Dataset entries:
-----

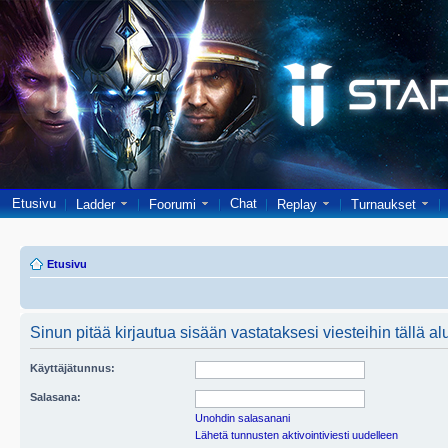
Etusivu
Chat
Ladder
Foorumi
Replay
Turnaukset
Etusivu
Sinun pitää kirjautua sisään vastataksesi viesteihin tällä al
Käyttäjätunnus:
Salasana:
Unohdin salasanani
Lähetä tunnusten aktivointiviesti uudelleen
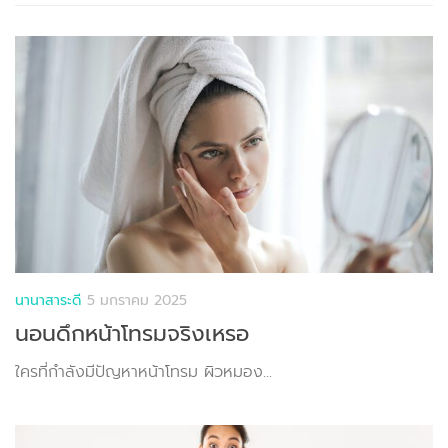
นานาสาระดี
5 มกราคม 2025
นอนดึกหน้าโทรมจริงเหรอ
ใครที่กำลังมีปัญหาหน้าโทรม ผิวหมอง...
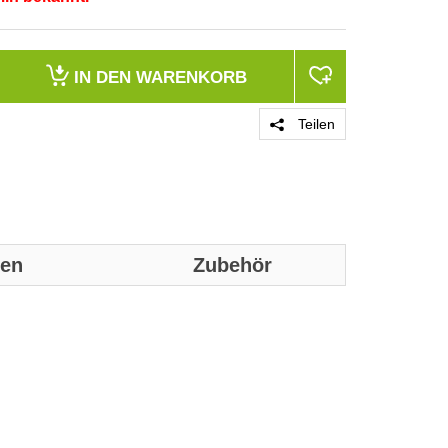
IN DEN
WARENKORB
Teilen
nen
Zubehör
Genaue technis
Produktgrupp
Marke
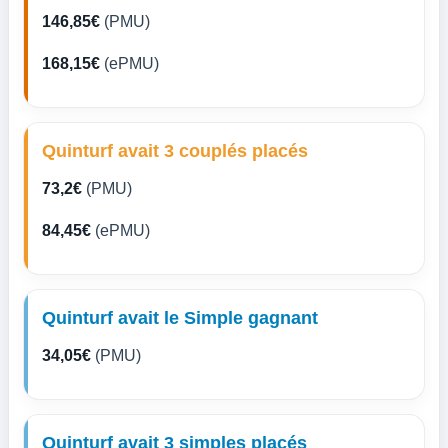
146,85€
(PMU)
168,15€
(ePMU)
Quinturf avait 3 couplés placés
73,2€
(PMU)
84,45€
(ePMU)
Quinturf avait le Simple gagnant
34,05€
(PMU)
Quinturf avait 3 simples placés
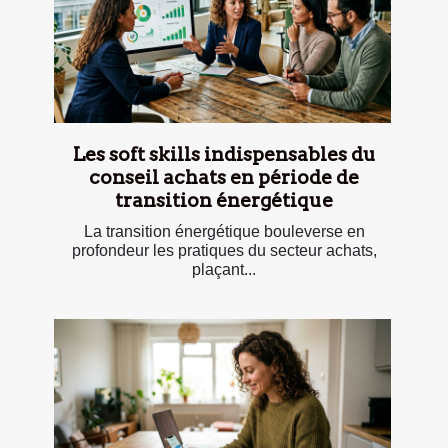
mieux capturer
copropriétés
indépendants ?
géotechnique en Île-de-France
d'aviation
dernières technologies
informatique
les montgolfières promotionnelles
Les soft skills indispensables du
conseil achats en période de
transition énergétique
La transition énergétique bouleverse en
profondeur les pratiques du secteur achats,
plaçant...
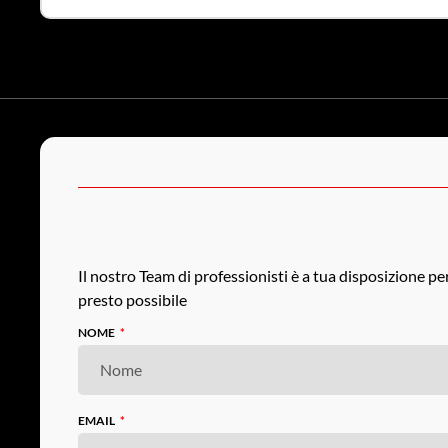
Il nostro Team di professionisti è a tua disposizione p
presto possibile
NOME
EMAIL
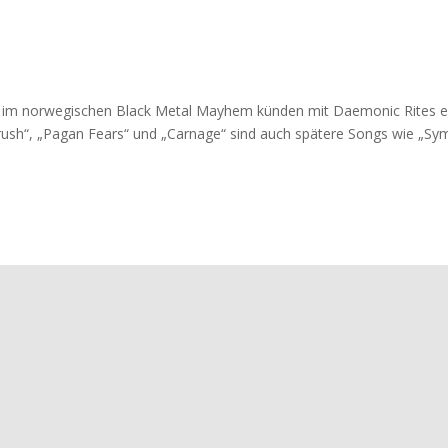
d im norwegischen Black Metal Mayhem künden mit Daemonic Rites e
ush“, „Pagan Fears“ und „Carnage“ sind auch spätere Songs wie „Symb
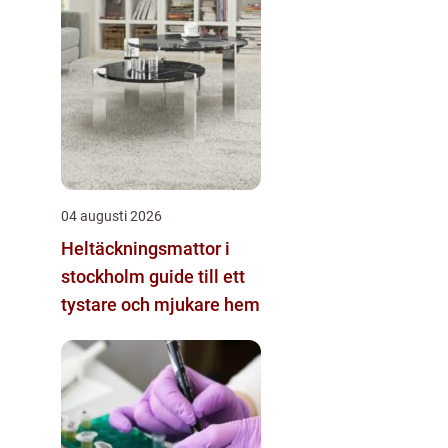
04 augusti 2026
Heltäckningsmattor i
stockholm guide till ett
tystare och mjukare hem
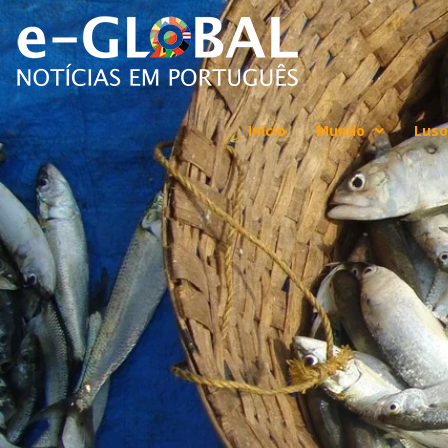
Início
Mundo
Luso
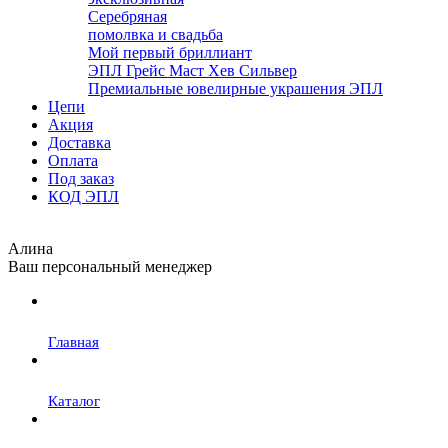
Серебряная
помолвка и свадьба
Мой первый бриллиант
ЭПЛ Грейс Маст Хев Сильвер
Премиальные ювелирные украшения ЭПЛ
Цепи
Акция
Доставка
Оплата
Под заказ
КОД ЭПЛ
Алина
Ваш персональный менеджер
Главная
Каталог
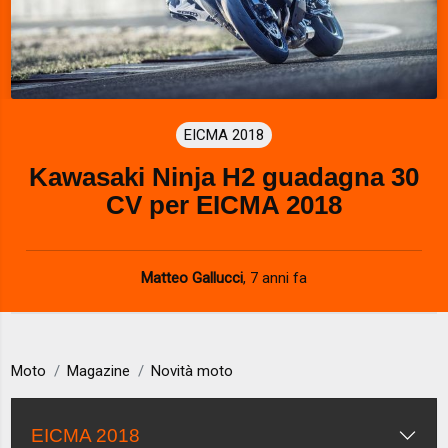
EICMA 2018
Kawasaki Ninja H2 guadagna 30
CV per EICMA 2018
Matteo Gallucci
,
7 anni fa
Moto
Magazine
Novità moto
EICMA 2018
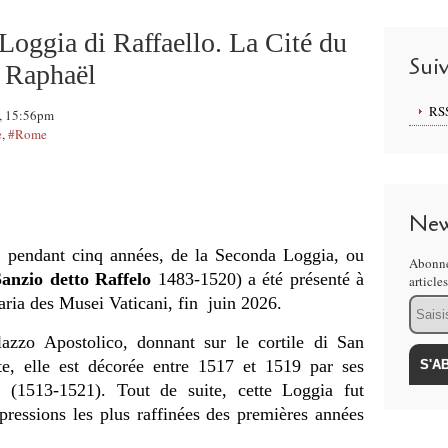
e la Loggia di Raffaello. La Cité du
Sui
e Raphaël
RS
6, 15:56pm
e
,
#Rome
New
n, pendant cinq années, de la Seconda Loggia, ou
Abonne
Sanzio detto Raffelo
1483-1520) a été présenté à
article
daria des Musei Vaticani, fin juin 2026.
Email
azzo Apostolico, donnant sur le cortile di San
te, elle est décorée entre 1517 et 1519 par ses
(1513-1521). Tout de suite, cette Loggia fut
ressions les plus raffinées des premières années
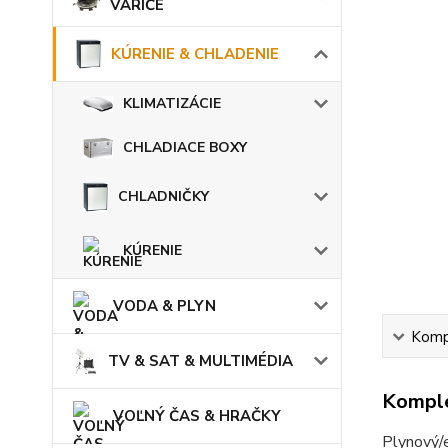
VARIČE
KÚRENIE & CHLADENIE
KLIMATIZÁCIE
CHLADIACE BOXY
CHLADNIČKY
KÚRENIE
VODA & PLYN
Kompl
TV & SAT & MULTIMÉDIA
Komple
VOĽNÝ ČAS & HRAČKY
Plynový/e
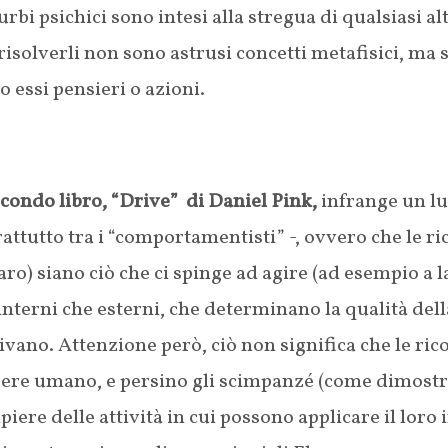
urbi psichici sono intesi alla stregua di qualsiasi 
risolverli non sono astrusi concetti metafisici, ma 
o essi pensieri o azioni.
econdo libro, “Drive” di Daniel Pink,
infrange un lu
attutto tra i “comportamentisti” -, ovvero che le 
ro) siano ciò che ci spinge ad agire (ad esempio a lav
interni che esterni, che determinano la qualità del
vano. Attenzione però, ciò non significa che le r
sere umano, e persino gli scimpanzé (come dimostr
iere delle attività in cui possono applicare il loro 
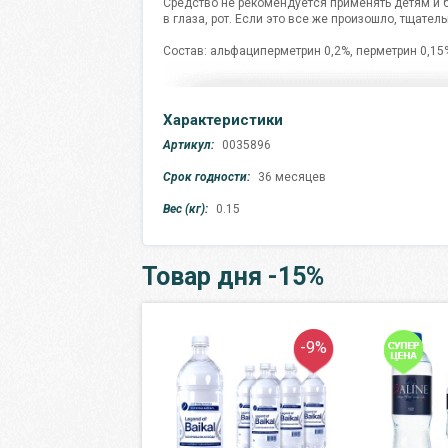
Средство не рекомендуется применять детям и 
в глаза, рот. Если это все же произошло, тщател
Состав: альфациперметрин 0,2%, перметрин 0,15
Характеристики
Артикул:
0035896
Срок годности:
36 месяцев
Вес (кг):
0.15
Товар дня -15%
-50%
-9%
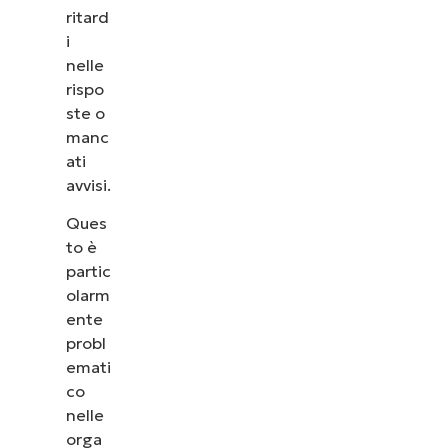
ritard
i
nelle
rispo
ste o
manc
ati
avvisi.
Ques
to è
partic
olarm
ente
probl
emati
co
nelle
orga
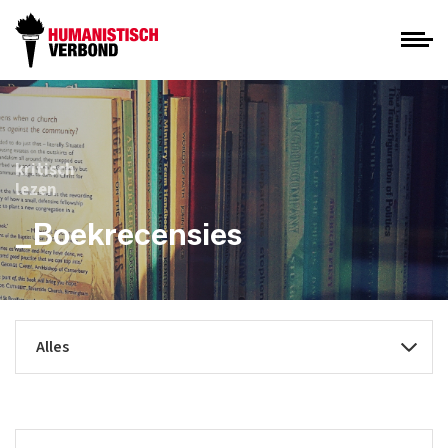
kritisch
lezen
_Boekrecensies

-----

Among the entries above, count the lines that contain the word "Loggia" and give the number by itself.

3